Emery discussed the concept of building a “data tribe,” and centralizing data while ­decentralizing the management of data. This approach includes appointing a “data champion” in each department who can spread the word about the credit union’s data strategy and encourage team members to take action on the insights they have access to. “Not everyone needs to be a BI [business intelligence] expert to take action on data. You do need some people who understand the business and strategic objectives, and you also need some people who understand the in-depth data intricacies and how data is derived. But you also need people who can take action on it, who are talking to your members day in and day out, who are passionate about helping people,” she said. “It takes an emotionally intelligent team to get a data culture right. Everyone has to have buy-in. Having a centralized group with multiple stakeholders in multiple departments will really help this grassroots effort be as effective as possible for your credit union.”

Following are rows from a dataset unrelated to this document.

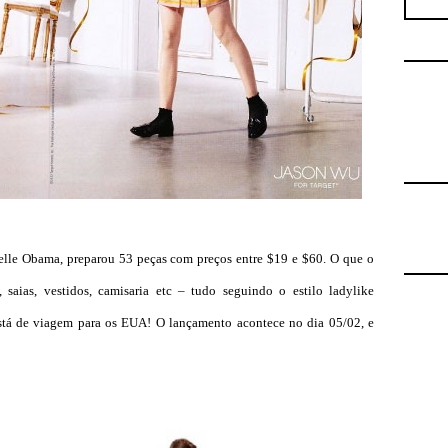
helle Obama, preparou 53 peças com preços entre $19 e $60. O que o
 saias, vestidos, camisaria etc – tudo seguindo o estilo ladylike
está de viagem para os EUA! O lançamento acontece no dia 05/02, e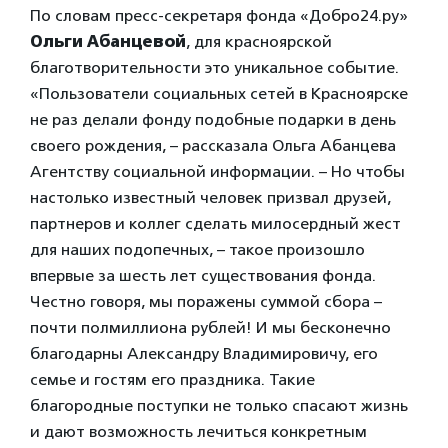
По словам пресс-секретаря фонда «Добро24.ру»
Ольги Абанцевой
, для красноярской
благотворительности это уникальное событие.
«Пользователи социальных сетей в Красноярске
не раз делали фонду подобные подарки в день
своего рождения, – рассказала Ольга Абанцева
Агентству социальной информации. – Но чтобы
настолько известный человек призвал друзей,
партнеров и коллег сделать милосердный жест
для наших подопечных, – такое произошло
впервые за шесть лет существования фонда.
Честно говоря, мы поражены суммой сбора –
почти полмиллиона рублей! И мы бесконечно
благодарны Александру Владимировичу, его
семье и гостям его праздника. Такие
благородные поступки не только спасают жизнь
и дают возможность лечиться конкретным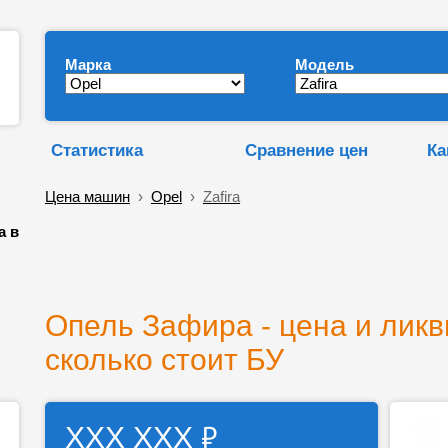
Марка
Модель
Статистика
Сравнение цен
Ка
Цена машин
›
Opel
›
Zafira
а в
Опель Зафира - цена и ликв
сколько стоит БУ
₽
ХХХ ХХХ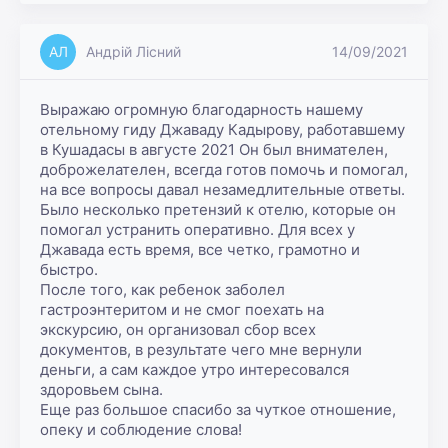
АЛ
Андрій Лісний
14/09/2021
Выражаю огромную благодарность нашему 
отельному гиду Джаваду Кадырову, работавшему 
в Кушадасы в августе 2021 Он был внимателен, 
доброжелателен, всегда готов помочь и помогал, 
на все вопросы давал незамедлительные ответы. 
Было несколько претензий к отелю, которые он 
помогал устранить оперативно. Для всех у 
Джавада есть время, все четко, грамотно и 
быстро.

После того, как ребенок заболел 
гастроэнтеритом и не смог поехать на 
экскурсию, он организовал сбор всех 
документов, в результате чего мне вернули 
деньги, а сам каждое утро интересовался 
здоровьем сына.

Еще раз большое спасибо за чуткое отношение, 
опеку и соблюдение слова!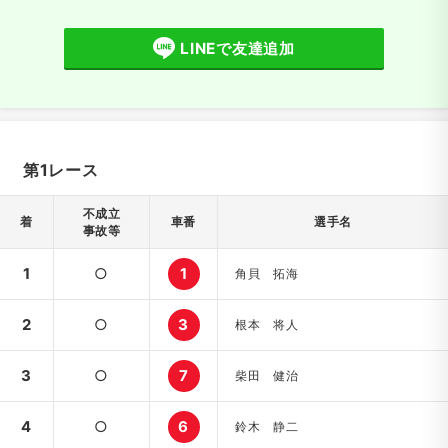
LINEで友達追加
第1レース
不成立
着
車番
選手名
事故等
1
○
1
角貝 拓海
2
○
3
根本 将人
3
○
7
柴田 健治
4
○
6
鈴木 静二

7. Engage your vendors. What role should third-party vendors like core processors, mobile banking providers and fintechs play in a credit union’s data strategy? Phillips said that first, it’s important for credit unions to ensure their vendors provide access to the key data points needed to construct their data environment. When working with a core processor, these key data points might include transaction and balance details at a unique member level; with an online banking vendor, they may include logins, time spent on online banking activities and transfers. But, she added, “You want all the data you can get because anything that you know is a key attribute will help you determine, one, your sweet spot in terms of your membership, and it’ll help you understand what programs, products and services make a member stickier.”

She also advised credit unions to view vendors as data resources and communicate with transparency. “Say, ‘We’re working to build out data strategy, what else should we be looking for? Do you have best practices that you advise to your clients? Ask those questions and let them be the expert in that area, because they’re serving several hundred clients and should be able to give you a clean answer and provide that guidance.”